(Records for the task Opens)
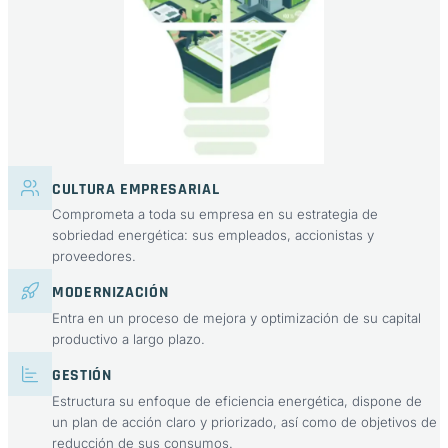
CULTURA EMPRESARIAL
Comprometa a toda su empresa en su estrategia de
sobriedad energética: sus empleados, accionistas y
proveedores.
MODERNIZACIÓN
Entra en un proceso de mejora y optimización de su capital
productivo a largo plazo.
GESTIÓN
Estructura su enfoque de eficiencia energética, dispone de
un plan de acción claro y priorizado, así como de objetivos de
reducción de sus consumos.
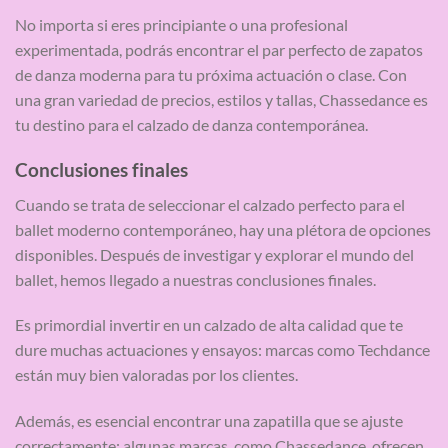
No importa si eres principiante o una profesional
experimentada, podrás encontrar el par perfecto de zapatos
de danza moderna para tu próxima actuación o clase. Con
una gran variedad de precios, estilos y tallas, Chassedance es
tu destino para el calzado de danza contemporánea.
Conclusiones finales
Cuando se trata de seleccionar el calzado perfecto para el
ballet moderno contemporáneo, hay una plétora de opciones
disponibles. Después de investigar y explorar el mundo del
ballet, hemos llegado a nuestras conclusiones finales.
Es primordial invertir en un calzado de alta calidad que te
dure muchas actuaciones y ensayos: marcas como Techdance
están muy bien valoradas por los clientes.
Además, es esencial encontrar una zapatilla que se ajuste
correctamente: algunas marcas, como Chassedance, ofrecen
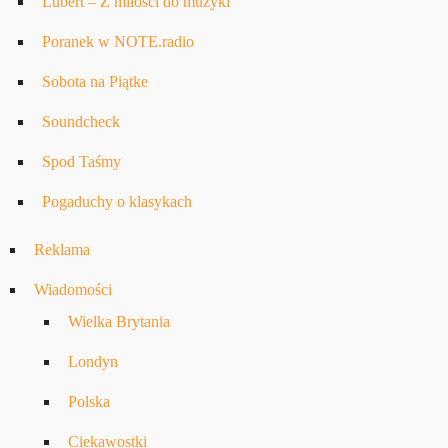
Lubert – Z miłości do muzyki
Poranek w NOTE.radio
Sobota na Piątke
Soundcheck
Spod Taśmy
Pogaduchy o klasykach
Reklama
Wiadomości
Wielka Brytania
Londyn
Polska
Ciekawostki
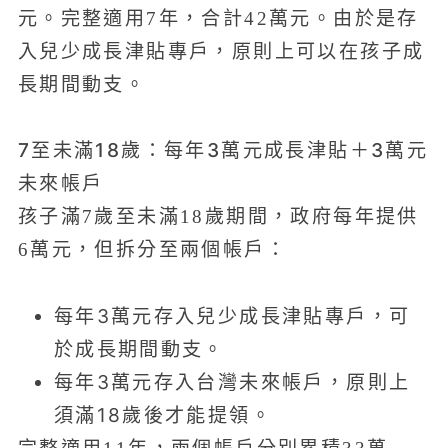
元。完整適用7年，合計42萬元。由於是存
入兒少成長津貼專戶，原則上可以在孩子成
長期間動支。
7至未滿18歲：每年3萬元成長津貼＋3萬元
未來帳戶
孩子滿7歲至未滿18歲期間，政府每年提供
6萬元，但拆分至兩個帳戶：
每年3萬元存入兒少成長津貼專戶，可
於成長期間動支。
每年3萬元存入台灣未來帳戶，原則上
須滿18歲後才能提領。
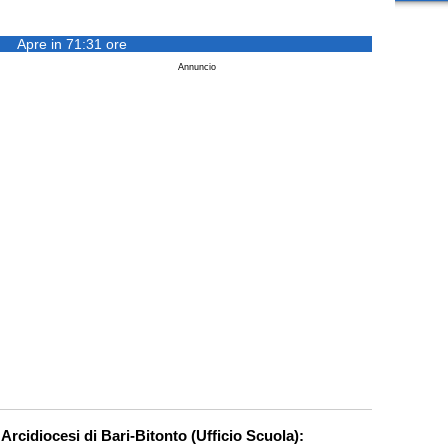
Apre in 71:31 ore
Annuncio
 Arcidiocesi di Bari-Bitonto (Ufficio Scuola):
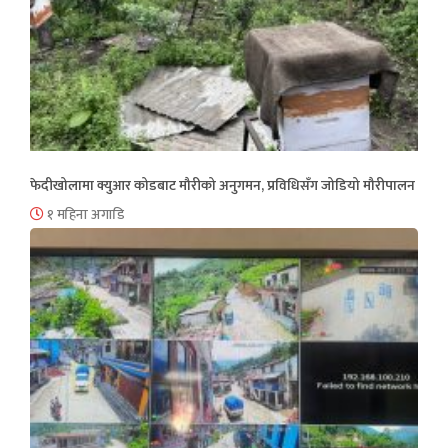
फेदीखोलामा क्युआर कोडबाट मौरीको अनुगमन, प्रविधिसँग जोडियो मौरीपालन
१ महिना अगाडि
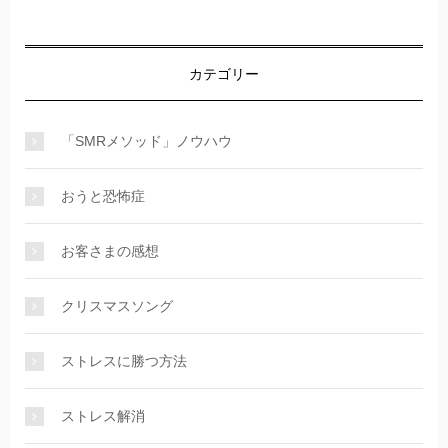
カテゴリー
「SMRメソッド」ノウハウ
おうと恐怖症
お客さまの感想
クリスマスソング
ストレスに勝つ方法
ストレス解消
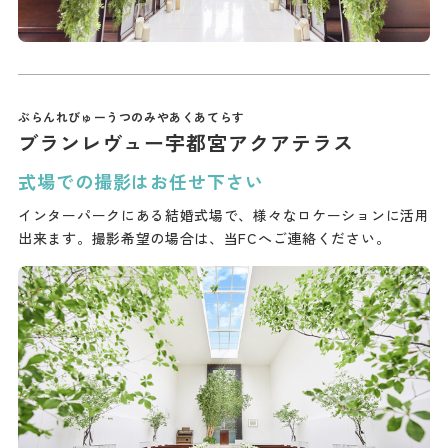
ブランレヴュー宇都宮アクアテラス
式場での撮影はお任せ下さい
インターパークにある結婚式場で、様々なロケーションに活用
出来ます。撮影希望の場合は、当FCへご連絡ください。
(Records for the task Closes)
▸ Requirement:
Output the span from the line with "Wielka Brytania" through the last line of the data, inclusive and exact, and omit every picture.

▸ Task solution:
Wielka Brytania
Londyn
Polska
Ciekawostki
元。完整適用7年，合計42萬元。由於是存
入兒少成長津貼專戶，原則上可以在孩子成
長期間動支。
7至未滿18歲：每年3萬元成長津貼＋3萬元
未來帳戶
孩子滿7歲至未滿18歲期間，政府每年提供
6萬元，但拆分至兩個帳戶：
每年3萬元存入兒少成長津貼專戶，可
於成長期間動支。
每年3萬元存入台灣未來帳戶，原則上
須滿18歲後才能提領。
Apre in 71:31 ore
Annuncio
 Arcidiocesi di Bari-Bitonto (Ufficio Scuola):
फेदीखोलामा क्युआर कोडबाट मौरीको अनुगमन, प्रविधिसँग जोडियो मौरीपालन
१ महिना अगाडि
カテゴリー
「SMRメソッド」ノウハウ
おうと恐怖症
お客さまの感想
クリスマスソング
ストレスに勝つ方法
ストレス解消
ブランレヴュー宇都宮アクアテラス
式場での撮影はお任せ下さい
インターパークにある結婚式場で、様々なロケーションに活用
出来ます。撮影希望の場合は、当FCへご連絡ください。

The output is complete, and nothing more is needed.